Yo ho, yo ho, a pirate’s life for me! Oh wait, they sang
that song in the last movie. What about that loveable bit where
the dog has the keys… hmm that was the first one too. Well,
I’m sure if they just add a barroom brawl in Tortuga it will
add some resemblance to that ride in that place that I don’t
really care about because I’m 23 and I’d have to pay
my own way.
Welcome to the first installment of the second Pirates
movie. What does that mean? Well, somebody somewhere thought that
a successful movie could have a child (a sequel). Hell, sometimes
the original movie became a grandparent, great-grandparent, or maybe
even a great-great-grandparent.

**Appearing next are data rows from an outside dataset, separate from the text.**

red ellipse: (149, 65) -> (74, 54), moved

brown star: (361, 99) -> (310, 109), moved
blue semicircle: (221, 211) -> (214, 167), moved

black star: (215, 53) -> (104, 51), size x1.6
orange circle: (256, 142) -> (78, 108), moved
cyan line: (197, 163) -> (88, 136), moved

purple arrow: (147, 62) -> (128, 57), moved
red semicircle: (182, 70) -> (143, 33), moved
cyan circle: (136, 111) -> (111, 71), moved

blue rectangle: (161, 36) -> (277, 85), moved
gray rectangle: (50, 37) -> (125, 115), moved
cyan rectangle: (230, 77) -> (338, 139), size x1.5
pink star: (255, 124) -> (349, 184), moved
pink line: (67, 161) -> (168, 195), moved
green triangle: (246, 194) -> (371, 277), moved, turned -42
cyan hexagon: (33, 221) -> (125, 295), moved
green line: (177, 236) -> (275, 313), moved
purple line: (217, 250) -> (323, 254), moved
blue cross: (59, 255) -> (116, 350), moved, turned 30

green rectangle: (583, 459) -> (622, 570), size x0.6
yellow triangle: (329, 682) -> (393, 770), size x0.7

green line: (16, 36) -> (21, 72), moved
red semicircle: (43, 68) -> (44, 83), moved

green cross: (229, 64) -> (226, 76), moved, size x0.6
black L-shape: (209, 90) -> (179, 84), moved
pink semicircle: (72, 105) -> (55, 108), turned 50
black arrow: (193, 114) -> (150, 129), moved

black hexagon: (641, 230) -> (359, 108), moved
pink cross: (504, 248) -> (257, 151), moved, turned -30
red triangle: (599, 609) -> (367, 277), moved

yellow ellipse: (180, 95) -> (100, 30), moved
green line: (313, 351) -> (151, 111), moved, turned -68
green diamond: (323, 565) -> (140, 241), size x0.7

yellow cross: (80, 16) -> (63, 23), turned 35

Then along came the money-making
trilogy, and again someone got the bright idea to produce twins
from a parent: two movies that follow the first and have separate
(but equal) stories. The children are released to the public a year
apart because the demand needs to gestate between them, maybe even
longer if the first sucked. No amount of wait, however, can save
a sucking third movie (that was to you, Wachowski Brothers).
Dead Man’s Chest is the first of the twins.
I have very fond memories of the first Pirates movie.
I did not once imagine myself seeing it while it was in the theatres,
but one day my sister convinced me to watch the DVD and I’ll
be damned if it wasn’t the best movie about pirates that I
had ever seen. Dead Man’s Chest had the misfortune
of having high expectations from me. It seems that the novelty that
made the first one great could not, by its very nature, be repeated
to make a sequel (or half-sequel) great as well.
Elizabeth Swan (Knightley) sits at what was to
be her wedding ceremony. She is soaked and morose as the sky weeps
for her tragedy. A most unkind agent with authority from the crown
has arrested her betrothed (Bloom), and will arrest
her as well for the crime of aiding a fugitive’s (Depp)
escape. Meanwhile, Captain Jack Sparrow suffers a visitation from
a long-dead colleague, now in the service of Davy Jones (the Doctor
Octopus of his day). Jack must pay his debt to the demon of the
deep. Apparently, the Black Pearl was traded to Sparrow for his
very soul, and his time has run out. Worse yet, the clarity has
fled his mind, and he cannot focus his mojo to use the compass that
points to his greatest desire (apparently it’s not just a
broken compass). He needs a key to the chest that holds the one
weakness of Davy Jones, and he has no way of finding it. All in
all, it’s a very dark story…with many non-important
people dying—on camera—in the meantime.
There’s a lot I left out. There’s a good two and a
half hours in this flick, and it’s almost all plot action.
It’s busy as hell, so we don’t have time for idle comedy
and well-planned action (trademarks of the first Pirates).
On top of that, they wasted a good 30 minutes on a pointless escape
from a horde of cannibal natives. So already we’re missing
a goodly portion of what made the first great. After that, we have
a stylistic issue with the new mojo they’ve introduced in
this one. I think I might just be nit-picking, but the magic that
surrounds Davy Jones seems a little thin. Whereas the Curse
Of The Black Pearl had powerful roots in historical atrocities,
Davy Jones is rooted entirely in sea mythology. As such, the villain
seems more silly and fantastical than he does accursed and villainous.
The rest of my judgement will be saved for the last installment
in the Pirates “trilogy.” They could make a
good third movie and blow me completely away. That would be sweet.
After all, I tasted portions of the greatness of the first movie.
They could still have that “magic” and bring it all
home in the third. This could all be build up to an epic crescendo.
Or it could flop. (I’M LOOKING AT YOU WACHOWSKI BROTHERS!).